# Stored data

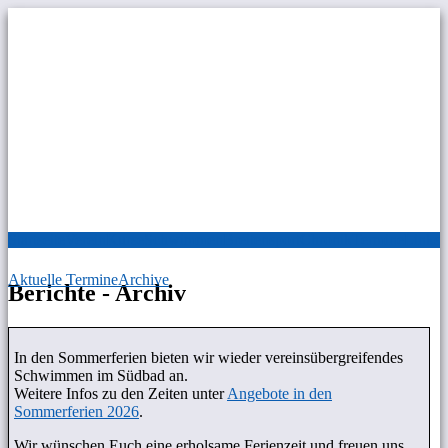
Direkt zum Inhalt
Startseite
Verein
Kurse
Schwimmen
Breitensport
Chronik
Termine
Links
Aktuelle Termine
Archive
Berichte - Archiv
In den Sommerferien bieten wir wieder vereinsübergreifendes
Schwimmen im Südbad an.
Weitere Infos zu den Zeiten unter
Angebote in den
Sommerferien 2026
.
Wir wünschen Euch eine erholsame Ferienzeit und freuen uns,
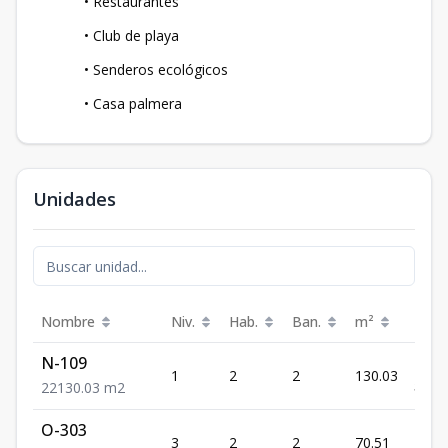
• Restaurantes
• Club de playa
• Senderos ecológicos
• Casa palmera
Unidades
Nombre
Niv.
Hab.
Ban.
m²
Prec
N-109
US$
1
2
2
130.03
549,
2
2
130.03
m2
O-303
US$
3
2
2
70.51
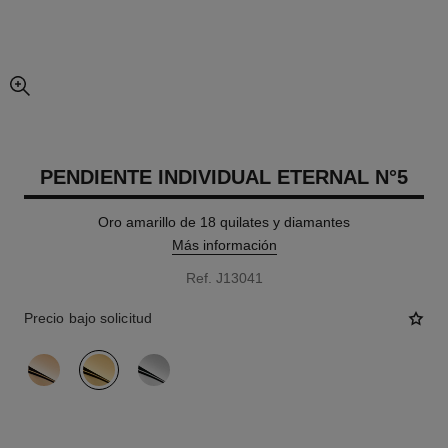
imagen agrandada
PENDIENTE INDIVIDUAL ETERNAL N°5
Oro amarillo de 18 quilates y diamantes
Más información
Ref. J13041
Precio bajo solicitud
variante
(3)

# Instructions to follow
Write out again, unchanged, every line from the line containing "imagen agrandada" to the final line of the material above.

# Result of this exercise
imagen agrandada
PENDIENTE INDIVIDUAL ETERNAL N°5
Oro amarillo de 18 quilates y diamantes
Más información
Ref. J13041
Precio bajo solicitud
variante
(3)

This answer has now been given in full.